[Data supplied]:
--- START ---

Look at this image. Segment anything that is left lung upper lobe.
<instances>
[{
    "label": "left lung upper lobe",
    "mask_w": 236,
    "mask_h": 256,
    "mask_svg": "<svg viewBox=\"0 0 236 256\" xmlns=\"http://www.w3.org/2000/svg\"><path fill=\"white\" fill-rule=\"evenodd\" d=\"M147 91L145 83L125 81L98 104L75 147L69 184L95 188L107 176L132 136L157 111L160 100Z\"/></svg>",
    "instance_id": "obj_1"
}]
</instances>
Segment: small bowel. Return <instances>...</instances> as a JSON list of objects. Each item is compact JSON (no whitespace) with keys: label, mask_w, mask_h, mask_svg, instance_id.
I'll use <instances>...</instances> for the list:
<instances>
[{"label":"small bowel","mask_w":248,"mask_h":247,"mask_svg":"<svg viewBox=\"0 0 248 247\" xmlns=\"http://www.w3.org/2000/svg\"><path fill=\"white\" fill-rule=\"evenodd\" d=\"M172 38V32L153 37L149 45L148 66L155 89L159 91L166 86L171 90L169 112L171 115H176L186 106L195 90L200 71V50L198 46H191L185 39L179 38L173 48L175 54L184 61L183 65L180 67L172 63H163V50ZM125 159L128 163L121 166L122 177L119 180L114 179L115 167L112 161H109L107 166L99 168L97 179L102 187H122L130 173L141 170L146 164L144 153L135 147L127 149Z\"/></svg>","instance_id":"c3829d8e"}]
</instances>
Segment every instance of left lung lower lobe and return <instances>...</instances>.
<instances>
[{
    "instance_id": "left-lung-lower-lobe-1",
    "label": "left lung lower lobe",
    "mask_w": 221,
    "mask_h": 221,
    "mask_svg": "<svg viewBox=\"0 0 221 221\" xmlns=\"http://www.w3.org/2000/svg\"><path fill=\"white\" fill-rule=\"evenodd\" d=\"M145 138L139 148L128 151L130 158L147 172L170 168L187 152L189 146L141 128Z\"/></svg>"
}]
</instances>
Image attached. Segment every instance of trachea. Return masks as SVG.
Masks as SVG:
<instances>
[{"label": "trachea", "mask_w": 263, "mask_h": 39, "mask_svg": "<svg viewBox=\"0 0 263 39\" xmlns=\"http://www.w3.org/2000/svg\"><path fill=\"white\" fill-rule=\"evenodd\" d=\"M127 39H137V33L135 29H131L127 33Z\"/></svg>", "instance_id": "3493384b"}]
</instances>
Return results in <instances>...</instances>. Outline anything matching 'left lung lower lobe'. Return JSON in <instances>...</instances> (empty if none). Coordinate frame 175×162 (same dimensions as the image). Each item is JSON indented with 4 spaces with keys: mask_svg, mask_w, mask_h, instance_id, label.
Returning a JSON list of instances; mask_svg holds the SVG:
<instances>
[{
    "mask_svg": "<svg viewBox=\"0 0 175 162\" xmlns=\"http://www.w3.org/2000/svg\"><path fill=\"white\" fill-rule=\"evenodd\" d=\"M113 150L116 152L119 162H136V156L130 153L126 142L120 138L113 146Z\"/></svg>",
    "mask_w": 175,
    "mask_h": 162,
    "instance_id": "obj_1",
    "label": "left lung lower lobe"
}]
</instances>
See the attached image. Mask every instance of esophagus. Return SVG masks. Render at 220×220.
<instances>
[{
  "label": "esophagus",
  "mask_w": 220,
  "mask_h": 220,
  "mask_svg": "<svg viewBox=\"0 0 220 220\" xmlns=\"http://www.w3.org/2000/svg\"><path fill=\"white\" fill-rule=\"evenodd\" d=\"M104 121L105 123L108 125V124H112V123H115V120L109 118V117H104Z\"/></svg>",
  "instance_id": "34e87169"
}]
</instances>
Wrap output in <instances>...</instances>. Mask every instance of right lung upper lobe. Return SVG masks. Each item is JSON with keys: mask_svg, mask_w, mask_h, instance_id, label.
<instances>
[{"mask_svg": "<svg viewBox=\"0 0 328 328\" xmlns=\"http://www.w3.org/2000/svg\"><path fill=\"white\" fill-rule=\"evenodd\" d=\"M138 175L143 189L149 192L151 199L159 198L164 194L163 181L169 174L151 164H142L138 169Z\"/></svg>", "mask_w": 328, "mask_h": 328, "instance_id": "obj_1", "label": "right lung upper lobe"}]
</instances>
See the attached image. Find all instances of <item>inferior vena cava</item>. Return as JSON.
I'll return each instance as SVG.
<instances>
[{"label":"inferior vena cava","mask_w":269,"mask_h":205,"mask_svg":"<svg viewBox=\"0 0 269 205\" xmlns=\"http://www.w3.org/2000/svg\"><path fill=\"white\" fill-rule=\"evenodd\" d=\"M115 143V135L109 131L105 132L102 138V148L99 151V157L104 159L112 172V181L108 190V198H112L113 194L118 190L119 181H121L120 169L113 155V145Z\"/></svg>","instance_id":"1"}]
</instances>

--- END ---
--- START ---

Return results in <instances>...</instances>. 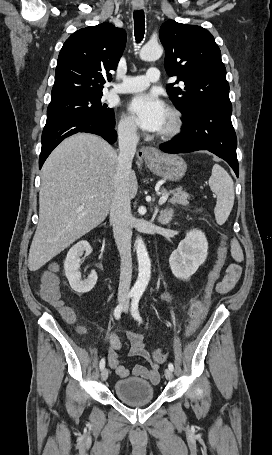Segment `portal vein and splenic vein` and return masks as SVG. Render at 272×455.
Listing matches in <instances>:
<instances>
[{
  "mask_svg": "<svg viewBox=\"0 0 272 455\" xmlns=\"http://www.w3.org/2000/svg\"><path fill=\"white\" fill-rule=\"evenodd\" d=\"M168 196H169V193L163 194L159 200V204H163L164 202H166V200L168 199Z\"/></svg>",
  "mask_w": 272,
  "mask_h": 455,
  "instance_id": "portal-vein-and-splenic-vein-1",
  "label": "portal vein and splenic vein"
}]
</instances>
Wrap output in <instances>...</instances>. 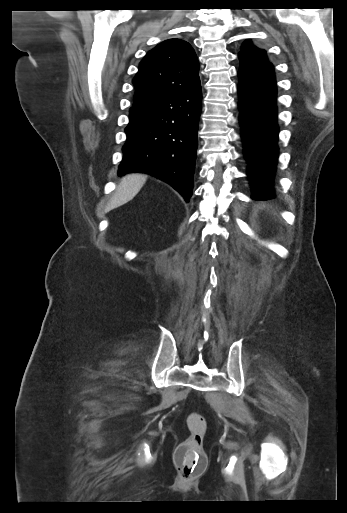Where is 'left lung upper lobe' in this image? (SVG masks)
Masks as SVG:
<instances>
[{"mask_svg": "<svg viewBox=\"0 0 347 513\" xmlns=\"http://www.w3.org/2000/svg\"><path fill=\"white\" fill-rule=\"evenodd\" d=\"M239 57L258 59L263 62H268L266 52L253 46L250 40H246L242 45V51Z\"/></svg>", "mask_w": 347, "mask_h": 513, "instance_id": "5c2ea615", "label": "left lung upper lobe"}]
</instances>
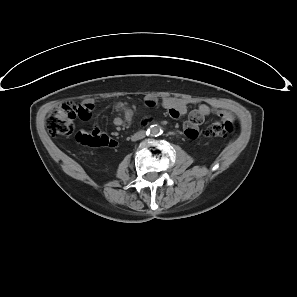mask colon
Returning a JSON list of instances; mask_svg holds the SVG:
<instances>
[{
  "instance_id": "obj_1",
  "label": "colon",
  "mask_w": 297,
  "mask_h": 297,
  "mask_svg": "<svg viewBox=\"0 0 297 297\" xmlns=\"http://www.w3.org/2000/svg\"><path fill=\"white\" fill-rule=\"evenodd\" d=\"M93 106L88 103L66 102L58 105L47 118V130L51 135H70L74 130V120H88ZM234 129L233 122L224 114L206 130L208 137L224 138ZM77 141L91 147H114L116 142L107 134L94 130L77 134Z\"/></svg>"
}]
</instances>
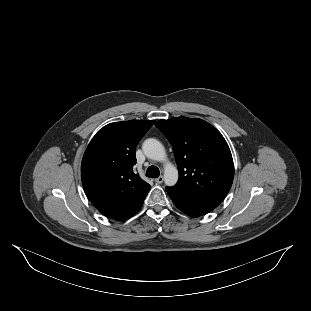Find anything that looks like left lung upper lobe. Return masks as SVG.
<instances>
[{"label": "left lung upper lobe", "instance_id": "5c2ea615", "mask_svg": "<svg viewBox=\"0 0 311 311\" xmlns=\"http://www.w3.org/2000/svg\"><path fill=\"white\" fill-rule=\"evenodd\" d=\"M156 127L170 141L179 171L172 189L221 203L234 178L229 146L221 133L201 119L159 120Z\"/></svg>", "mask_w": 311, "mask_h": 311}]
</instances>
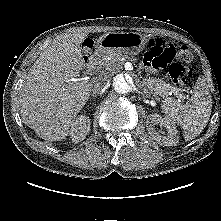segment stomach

--- END ---

[What to work on]: Range to copy from the listing above: the line with "Find anything that" through the line with "segment stomach". Transcribe it exactly and skip the pictures.

[Output below]:
Find anything that looks like left lung upper lobe. Return masks as SVG.
<instances>
[{"label": "left lung upper lobe", "instance_id": "5c2ea615", "mask_svg": "<svg viewBox=\"0 0 311 311\" xmlns=\"http://www.w3.org/2000/svg\"><path fill=\"white\" fill-rule=\"evenodd\" d=\"M156 127L170 141L179 171L172 189L221 203L234 178L229 146L221 133L201 119L159 120Z\"/></svg>", "mask_w": 311, "mask_h": 311}]
</instances>
segment stomach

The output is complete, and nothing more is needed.